Metadata-Version: 2.4
Name: py2wgsl
Version: 0.1.0
Summary: Compile a restricted subset of Python into WGSL compute shaders that run on WebGPU
Project-URL: Homepage, https://github.com/warppool/py2wgsl
Project-URL: Source, https://github.com/warppool/py2wgsl
Project-URL: Issues, https://github.com/warppool/py2wgsl/issues
Author: Warppool
License-Expression: Apache-2.0
License-File: LICENSE
Keywords: compiler,compute-shader,gpu,transpiler,webgpu,wgsl
Classifier: Development Status :: 4 - Beta
Classifier: Intended Audience :: Developers
Classifier: Operating System :: OS Independent
Classifier: Programming Language :: Python :: 3
Classifier: Programming Language :: Python :: 3.10
Classifier: Programming Language :: Python :: 3.11
Classifier: Programming Language :: Python :: 3.12
Classifier: Programming Language :: Python :: 3.13
Classifier: Topic :: Software Development :: Code Generators
Classifier: Topic :: Software Development :: Compilers
Requires-Python: >=3.10
Provides-Extra: gpu
Requires-Dist: wgpu>=0.15; extra == 'gpu'
Description-Content-Type: text/markdown

# py2wgsl — Python → WGSL compiler

Compiles a restricted subset of Python into complete WGSL compute shader
modules that run on WebGPU. Kernels are ordinary Python functions parsed with
the `ast` module — the Python is never executed; it is translated.

Built for [warppool](https://warppool.tech), the distributed WebGPU compute
pool, and usable anywhere WGSL runs.

## Install

```bash
pip install py2wgsl        # zero runtime dependencies
pip install py2wgsl[gpu]   # + wgpu, to execute kernels from Python
```

## Usage

```python
from py2wgsl import Array, f32, compile_kernel, global_id, array_length

def scale_add(scale: f32, offset: f32, values: Array[f32], result: Array[f32]):
    i = global_id()
    if i < array_length(result):
        result[i] = values[i] * scale + offset

kernel = compile_kernel(scale_add, workgroup_size=64)
print(kernel.wgsl)         # full WGSL module, ready for createShaderModule()
print(kernel.buffers)      # binding layout metadata for setting up bind groups
```

There is also `compile_kernel_source(source_str)` for compiling from a source
string, and `python -m py2wgsl.demo` prints two example kernels (including a
Monte Carlo pi kernel like this project's hand-written shader).

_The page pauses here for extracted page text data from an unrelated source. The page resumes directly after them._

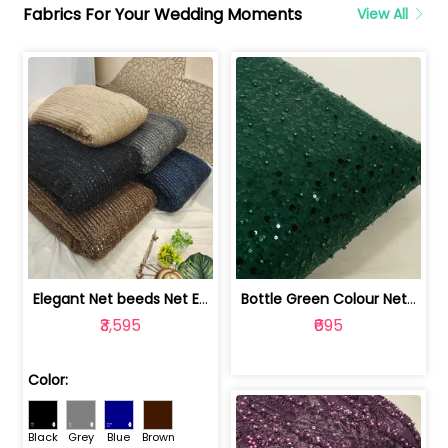
Fabrics For Your Wedding Moments
View All
Elegant Net beeds Net Embroidered Fabric | 8026071001
Bottle Green Colour Net Embroidered Fabric | 1002699
₹3,595
₹695
Color:
Black
Grey
Blue
Brown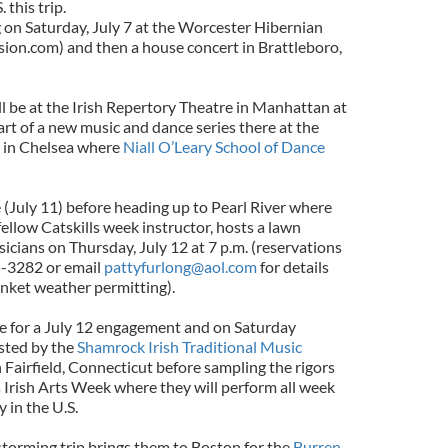
this trip.
 on Saturday, July 7 at the Worcester Hibernian
ion.com) and then a house concert in Brattleboro,
l be at the Irish Repertory Theatre in Manhattan at
part of a new music and dance series there at the
 in Chelsea where
Niall O’Leary School of Dance
(July 11) before heading up to Pearl River where
fellow Catskills week instructor, hosts a lawn
sicians on Thursday, July 12 at 7 p.m. (reservations
5-3282 or email
pattyfurlong@aol.com
for details
anket weather permitting).
le for a July 12 engagement and on Saturday
osted by the
Shamrock Irish Traditional Music
 Fairfield, Connecticut before sampling the rigors
ls Irish Arts Week where they will perform all week
y in the U.S.
storming trip brings them to Boston for the
Burren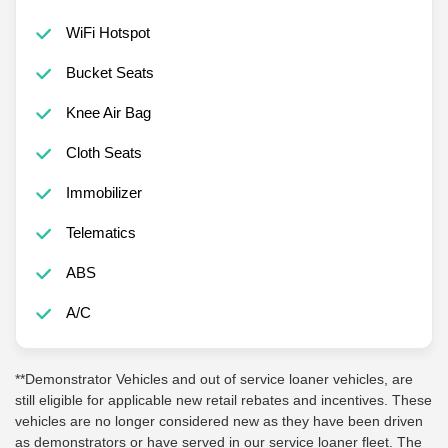
WiFi Hotspot
Bucket Seats
Knee Air Bag
Cloth Seats
Immobilizer
Telematics
ABS
A/C
**Demonstrator Vehicles and out of service loaner vehicles, are
still eligible for applicable new retail rebates and incentives. These
vehicles are no longer considered new as they have been driven
as demonstrators or have served in our service loaner fleet. The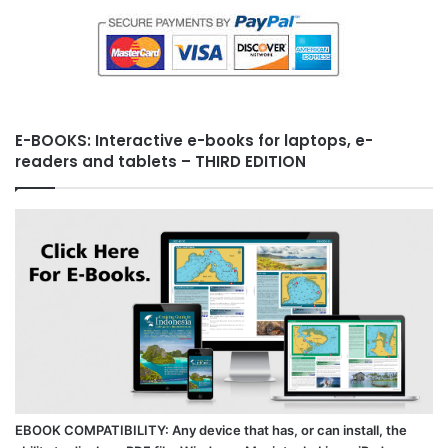
E-BOOKS: Interactive e-books for laptops, e-
readers and tablets – THIRD EDITION
EBOOK COMPATIBILITY: Any device that has, or can install, the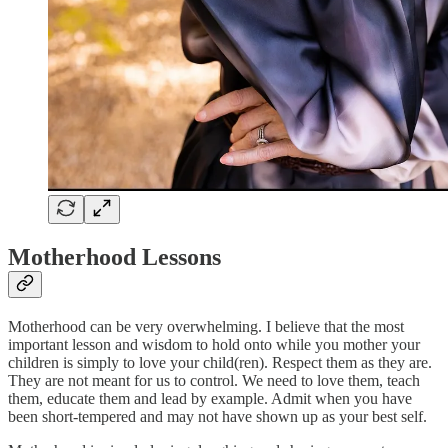
Motherhood Lessons
Motherhood can be very overwhelming. I believe that the most
important lesson and wisdom to hold onto while you mother your
children is simply to love your child(ren). Respect them as they are.
They are not meant for us to control. We need to love them, teach
them, educate them and lead by example. Admit when you have
been short-tempered and may not have shown up as your best self.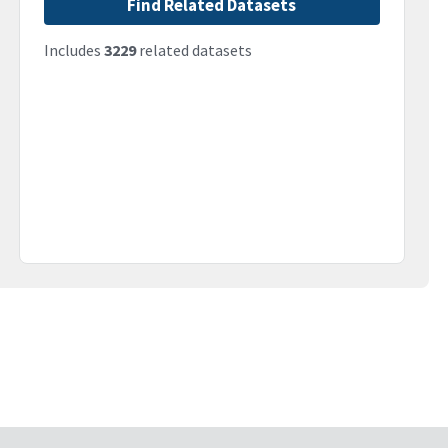
Find Related Datasets
Includes
3229
related datasets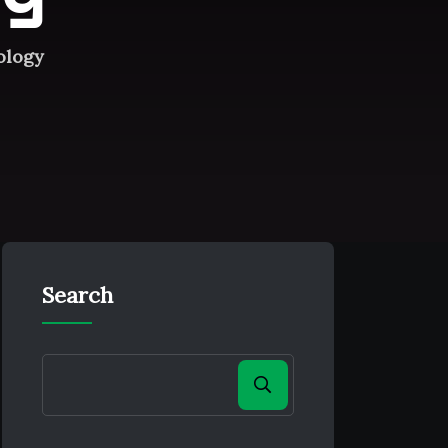
ology
Search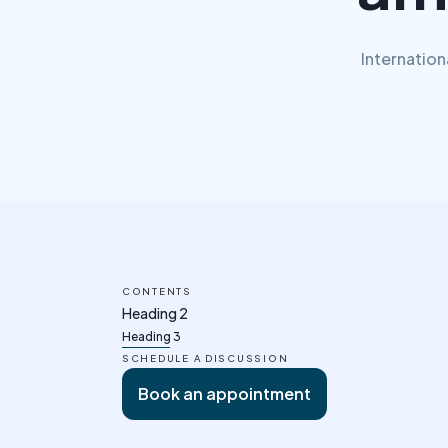
Internation
CONTENTS
Heading 2
Heading 3
SCHEDULE A DISCUSSION
Book an appointment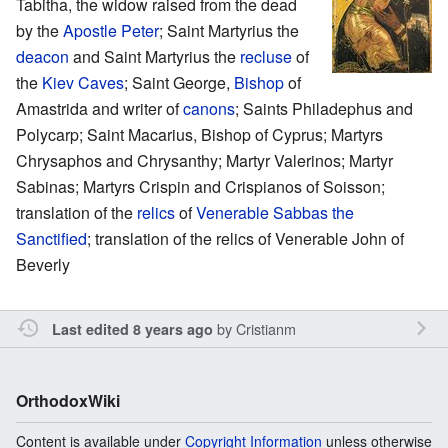
Tabitha, the widow raised from the dead
by the
Apostle Peter
; Saint Martyrius the
deacon
and Saint Martyrius the
recluse
of
the
Kiev Caves
; Saint George,
Bishop
of
Amastrida and writer of
canons
; Saints Philadephus and
Polycarp; Saint Macarius, Bishop of Cyprus; Martyrs
Chrysaphos and Chrysanthy; Martyr Valerinos; Martyr
Sabinas; Martyrs Crispin and Crispianos of Soisson;
translation of the
relics
of
Venerable
Sabbas the
Sanctified
; translation of the relics of Venerable John of
Beverly
by
Cristianm
Last edited 8 years ago
OrthodoxWiki
Content is available under
Copyright Information
unless otherwise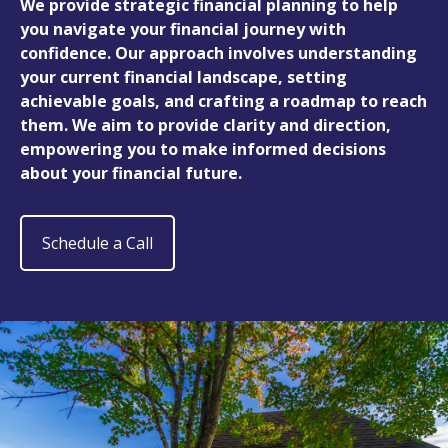
We provide strategic financial planning to help
you navigate your financial journey with
confidence. Our approach involves understanding
your current financial landscape, setting
achievable goals, and crafting a roadmap to reach
them. We aim to provide clarity and direction,
empowering you to make informed decisions
about your financial future.
Schedule a Call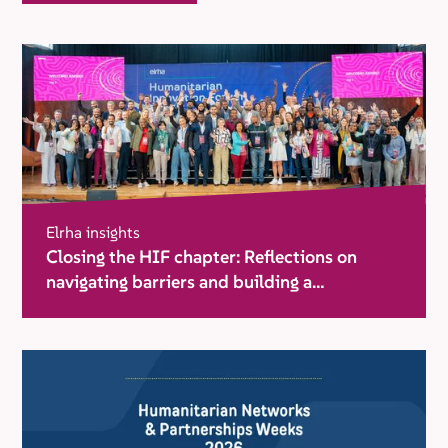
Elrha insights
Closing the HIF chapter: Reflections on
navigating barriers and building a
movement for change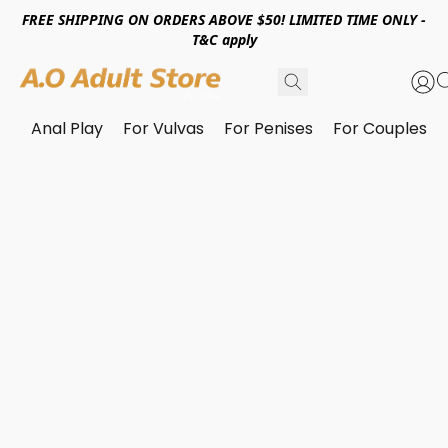
FREE SHIPPING ON ORDERS ABOVE $50! LIMITED TIME ONLY -
T&C apply
Anal Play
For Vulvas
For Penises
For Couples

## Parameter → binding mapping

| Python annotation | WGSL |
|---|---|
| `f32`, `i32`, `u32` (or `float`, `int`) | field in a `Params` uniform struct at `@binding(0)` |
| `Array[f32]` / `Array[i32]` / `Array[u32]` | storage buffer at the next binding, in declaration order |

Buffers the kernel writes to (via `buf[i] = ...`) get `read_write` access;
the rest are `read`. The entry point is always `fn main` with
`@builtin(global_invocation_id)`.

## Supported subset

- Assignments (first assignment declares a typed `var`), annotated
  assignments, augmented assignments
- `if` / `elif` / `else`, `while`, `for i in range(...)` with constant step,
  `break`, `continue`, bare `return`
- Arithmetic, comparison, boolean, and bitwise operators; `a if c else b`
  (compiles to `select`)
- Math builtins bare or as `math.*`: `sqrt`, `sin`, `cos`, `floor`, `min`,
  `max`, `clamp`, `pow`, `abs`, ... and `math.pi` / `math.e` / `math.tau`
- Casts: `f32(x)`, `i32(x)`, `u32(x)`
- GPU builtins: `global_id()`, `local_id()`, `workgroup_id()`,
  `array_length(buf)`, `barrier()`, `storage_barrier()`

## Semantics: WGSL wins over Python

These are deliberate; the compiler errors on the ambiguous cases it can catch:

- Integers are 32-bit and wrap; they are not Python bignums
- `/` on two integers is a compile error — use `//` or cast with `f32()`
- `//` on negative integers truncates toward zero (Python floors)
- No implicit int/float conversions — cast explicitly (bare literals are
  fine: `x * 2` works when `x: f32`, matching WGSL abstract literals)
- Conditions must be `bool` — no truthiness
- Variables first assigned inside a block are scoped to that block
- No atomics, vectors, textures, or user-defined function calls (yet)

## Verified on GPU

The generated WGSL is validated by `tests/test_py2wgsl.py` (structure and
error handling, no GPU needed) and has been executed end-to-end on WebGPU via
[wgpu-py](https://github.com/pygfx/wgpu-py) (Metal): elementwise results match
a Python reference and the compiled Monte Carlo kernel estimates pi correctly.